Package deals

Package deals


Although the Pocket Oxford Dictionary defines the word ‘installment’ as equal payments for something, the word, in all its plainness, has not failed to terrify me.

It has been quite some time since I bought my first car on installments. What an exhilarating experience that was! A neat down payment, and the car is all yours. Then why the fear, one may ask.

It is not a pleasant experience to breathe easy till the next installment due date arrives. You have just paid one, and you know sure as hell that the next one is waiting round the corner. You may not miss a gear while driving your ‘installment baby’, but surely you will miss a heartbeat thinking about the due date.

Once again, it was quite some time ago, in my pre-university degree class to be precise, when I had to study a short play by Cedric Mount. The Never-Never Nest does not, even now, fail to amuse me. Jack and Jill, a common place couple, start their lives with just 200 pounds gifted to them by their rich aunt.

And some months later, when the same aunt comes to their ‘cosy little’ place to pay a visit to their new-born child, she is amazed to see that the cosy little place has everything, from a piano to a radiogram! Piquantly, she asks if she had not, by mistake, made out the cheque for 2000 pounds!

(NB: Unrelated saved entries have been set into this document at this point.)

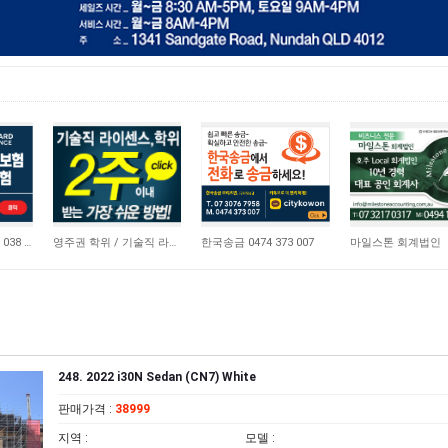
21,168
10,742
4,661
비즈니스 보험 0410 038 554
영주권 학위 / 기술직 라이센스 최소2주안에 받기! (요리, 페인팅, 용접, 차일드케어 등…
한국송금 0474 373 007
마일스톤 회계법인
248. 2022 i30N Sedan (CN7) White
판매가격
:
38999
지역
:
모델
:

However, Jack and Jill explain to her the miracle of installments and voila, so impressed is the aunt with the economics of installment-buying that she gives them a cash gift of 20 pounds. As she leaves, a grateful Jill (holding out the infant a little pathetically, says Cedric Mount) whispers to Jack. “One more installment and the baby is really ours!”

Everything and anything comes packed these days. I had to wait at the chemist for 15 full minutes as the strip of aspirin I had recently purchased had gone to the packers. It came to me in a cute sealed pouch with a bill neatly stapled onto it. “I could have just put it in my pocket,” I frowned. She tapped the plastic pouch.

“When you are paying even for this, you might as well take it.” Who says candour is a rarity in the world?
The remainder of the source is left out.